What is expected: Using the data below, reproduce exactly the lines from the line with "(semaine du 20/04/2026)" to the line with "कानूनी अधिकार", both included; pictures must be dropped.

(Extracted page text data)
══════

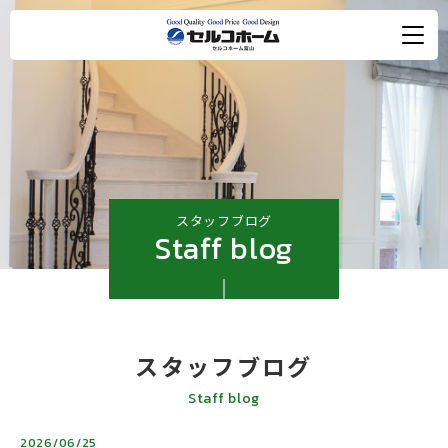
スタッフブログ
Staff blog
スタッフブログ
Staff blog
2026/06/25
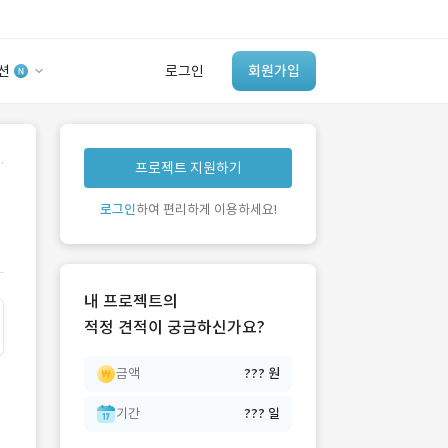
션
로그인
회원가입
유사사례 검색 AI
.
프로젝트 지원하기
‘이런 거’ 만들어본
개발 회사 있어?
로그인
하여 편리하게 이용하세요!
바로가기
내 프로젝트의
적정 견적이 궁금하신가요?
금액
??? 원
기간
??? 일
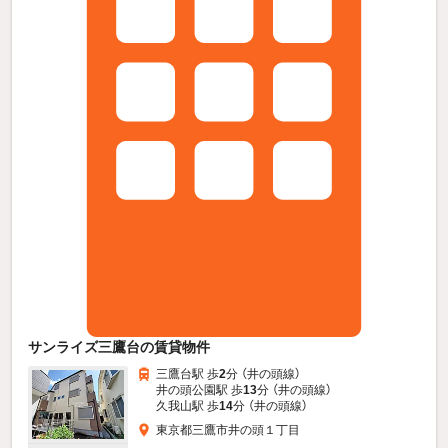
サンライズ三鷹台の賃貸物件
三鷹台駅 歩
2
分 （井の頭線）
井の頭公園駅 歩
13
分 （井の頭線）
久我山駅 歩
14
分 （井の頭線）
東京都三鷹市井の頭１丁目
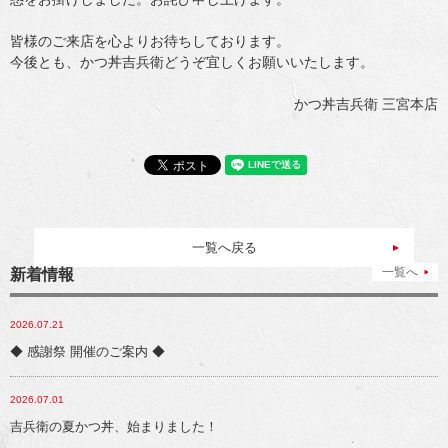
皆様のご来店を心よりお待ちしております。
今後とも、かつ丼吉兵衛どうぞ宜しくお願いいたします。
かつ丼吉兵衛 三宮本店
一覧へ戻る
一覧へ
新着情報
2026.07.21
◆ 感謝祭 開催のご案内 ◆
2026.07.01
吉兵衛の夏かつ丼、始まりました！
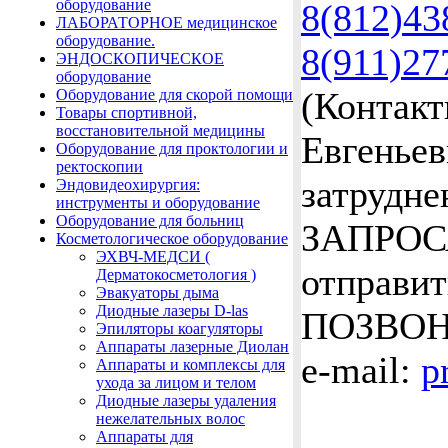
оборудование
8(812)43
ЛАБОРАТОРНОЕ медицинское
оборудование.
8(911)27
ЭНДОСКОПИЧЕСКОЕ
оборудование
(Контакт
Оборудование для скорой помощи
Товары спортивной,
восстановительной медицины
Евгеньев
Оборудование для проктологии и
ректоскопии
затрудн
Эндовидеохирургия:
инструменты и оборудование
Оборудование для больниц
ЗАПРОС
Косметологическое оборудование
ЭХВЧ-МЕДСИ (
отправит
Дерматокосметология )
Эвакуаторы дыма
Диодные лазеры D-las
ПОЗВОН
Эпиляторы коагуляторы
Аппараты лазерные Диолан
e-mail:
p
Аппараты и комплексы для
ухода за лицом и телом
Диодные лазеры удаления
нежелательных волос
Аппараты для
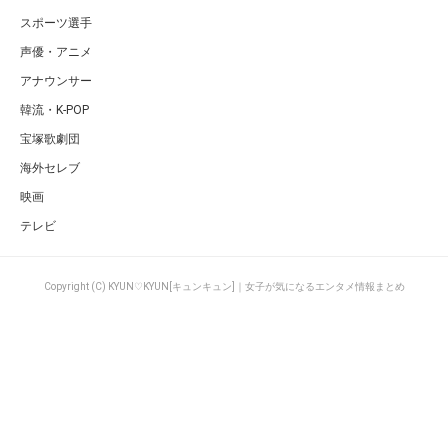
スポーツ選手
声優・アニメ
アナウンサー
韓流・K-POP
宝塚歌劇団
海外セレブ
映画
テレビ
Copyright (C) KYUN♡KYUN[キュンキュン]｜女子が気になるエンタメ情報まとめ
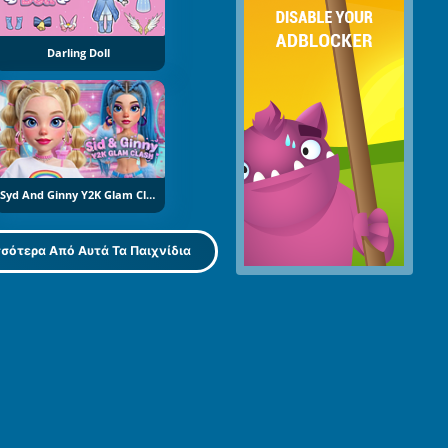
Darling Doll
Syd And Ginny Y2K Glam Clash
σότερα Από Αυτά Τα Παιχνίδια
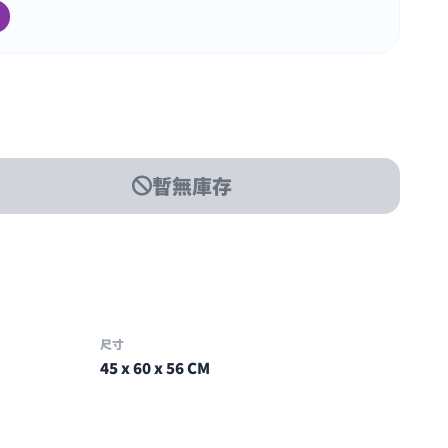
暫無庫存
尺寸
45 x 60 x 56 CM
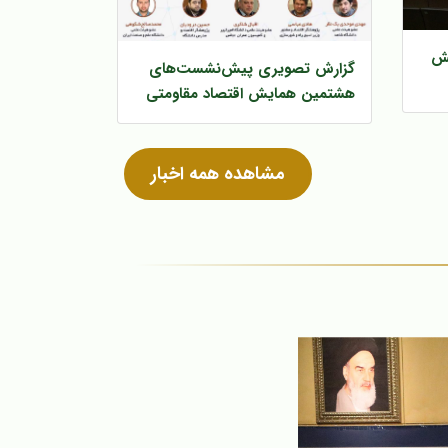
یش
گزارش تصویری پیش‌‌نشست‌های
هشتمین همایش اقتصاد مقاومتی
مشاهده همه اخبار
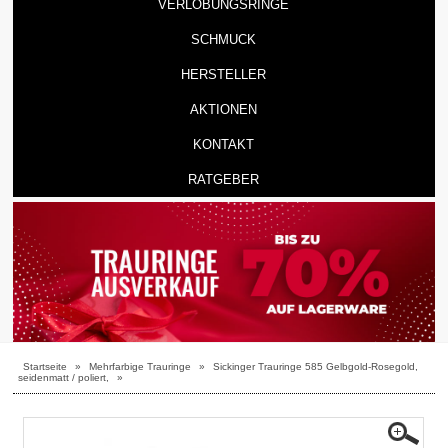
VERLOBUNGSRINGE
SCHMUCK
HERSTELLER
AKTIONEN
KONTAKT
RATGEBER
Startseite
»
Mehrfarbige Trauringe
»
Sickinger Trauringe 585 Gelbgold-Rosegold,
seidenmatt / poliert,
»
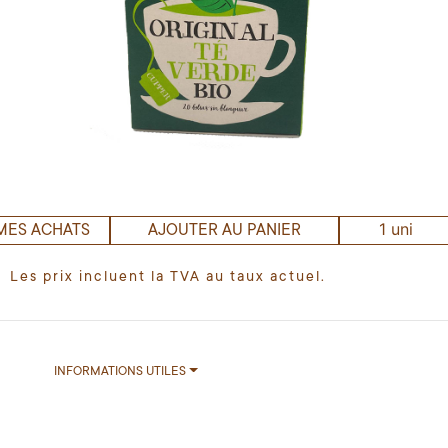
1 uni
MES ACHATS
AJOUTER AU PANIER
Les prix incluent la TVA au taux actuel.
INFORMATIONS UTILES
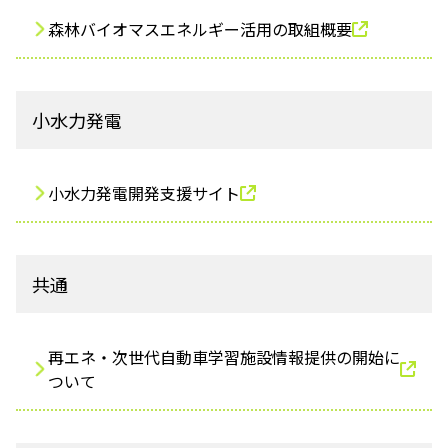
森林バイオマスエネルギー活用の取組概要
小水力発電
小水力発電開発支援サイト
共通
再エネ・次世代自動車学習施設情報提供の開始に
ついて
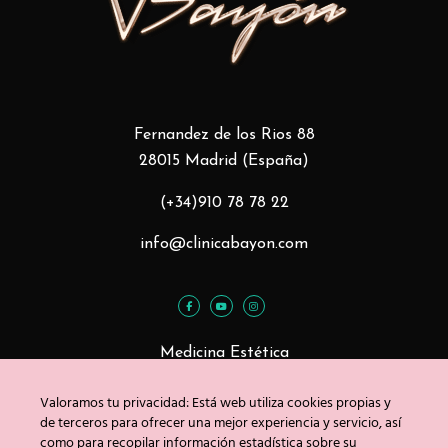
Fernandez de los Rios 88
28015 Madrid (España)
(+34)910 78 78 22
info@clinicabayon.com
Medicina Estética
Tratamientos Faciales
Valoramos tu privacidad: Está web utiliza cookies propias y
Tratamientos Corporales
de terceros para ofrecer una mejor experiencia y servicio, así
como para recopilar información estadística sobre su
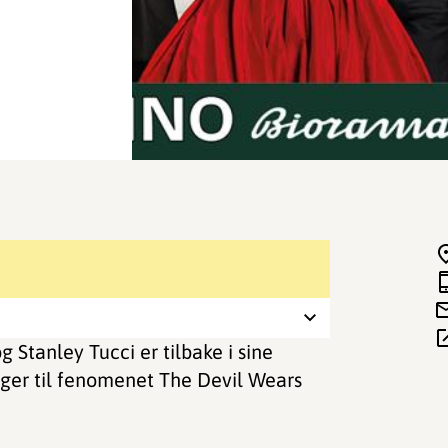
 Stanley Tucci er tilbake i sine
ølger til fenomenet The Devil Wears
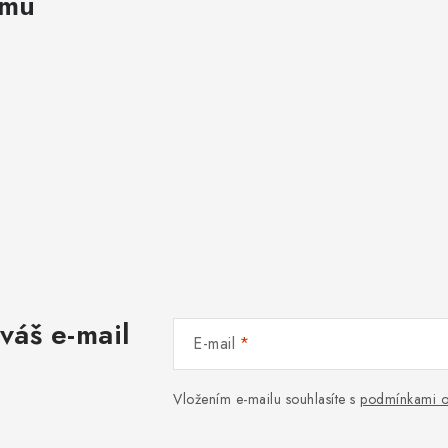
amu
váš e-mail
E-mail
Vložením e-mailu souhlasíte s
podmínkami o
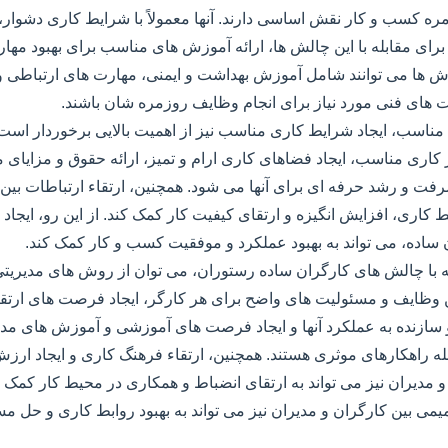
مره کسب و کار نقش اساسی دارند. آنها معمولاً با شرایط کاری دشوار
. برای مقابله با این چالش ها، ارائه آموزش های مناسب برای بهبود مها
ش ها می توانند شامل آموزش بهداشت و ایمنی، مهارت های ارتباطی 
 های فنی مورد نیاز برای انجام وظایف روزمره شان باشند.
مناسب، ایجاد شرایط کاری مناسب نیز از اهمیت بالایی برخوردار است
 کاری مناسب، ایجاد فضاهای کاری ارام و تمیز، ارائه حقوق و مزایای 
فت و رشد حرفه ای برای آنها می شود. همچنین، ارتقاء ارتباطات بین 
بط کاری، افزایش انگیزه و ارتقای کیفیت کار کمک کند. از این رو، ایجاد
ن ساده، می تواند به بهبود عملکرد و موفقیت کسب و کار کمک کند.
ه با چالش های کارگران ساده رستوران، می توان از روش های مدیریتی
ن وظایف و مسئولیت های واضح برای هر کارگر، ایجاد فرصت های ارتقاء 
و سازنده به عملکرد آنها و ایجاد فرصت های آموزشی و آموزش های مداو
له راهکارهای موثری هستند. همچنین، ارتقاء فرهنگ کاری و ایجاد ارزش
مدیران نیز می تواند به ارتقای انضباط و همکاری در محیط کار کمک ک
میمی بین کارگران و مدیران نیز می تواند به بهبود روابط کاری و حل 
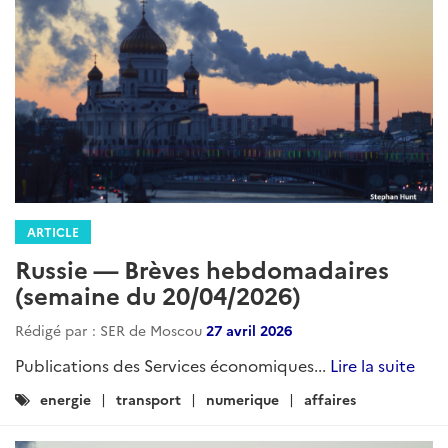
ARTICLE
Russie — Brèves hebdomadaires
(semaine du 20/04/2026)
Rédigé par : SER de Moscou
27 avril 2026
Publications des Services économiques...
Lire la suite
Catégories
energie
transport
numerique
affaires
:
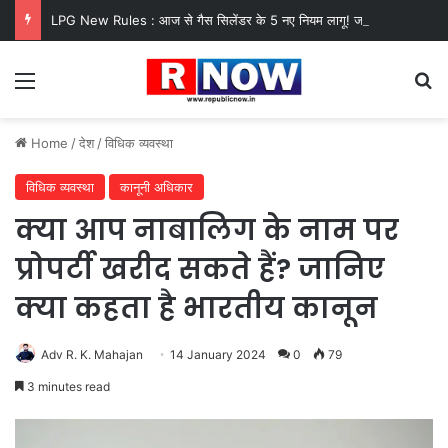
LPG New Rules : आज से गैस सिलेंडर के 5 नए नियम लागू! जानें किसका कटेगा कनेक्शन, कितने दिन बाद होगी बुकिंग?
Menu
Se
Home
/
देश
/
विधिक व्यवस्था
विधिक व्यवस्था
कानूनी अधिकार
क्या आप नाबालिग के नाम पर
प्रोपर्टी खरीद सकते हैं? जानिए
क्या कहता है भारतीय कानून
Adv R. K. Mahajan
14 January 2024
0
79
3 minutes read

══════

Task output:
(semaine du 20/04/2026)
Rédigé par : SER de Moscou
27 avril 2026
Publications des Services économiques...
Lire la suite
Catégories
energie
transport
numerique
affaires
:
LPG New Rules : आज से गैस सिलेंडर के 5 नए नियम लागू! जानें किसका कटेगा कनेक्शन, कितने दिन बाद होगी बुकिंग?
Menu
Se
Home
/
देश
/
विधिक व्यवस्था
विधिक व्यवस्था
कानूनी अधिकार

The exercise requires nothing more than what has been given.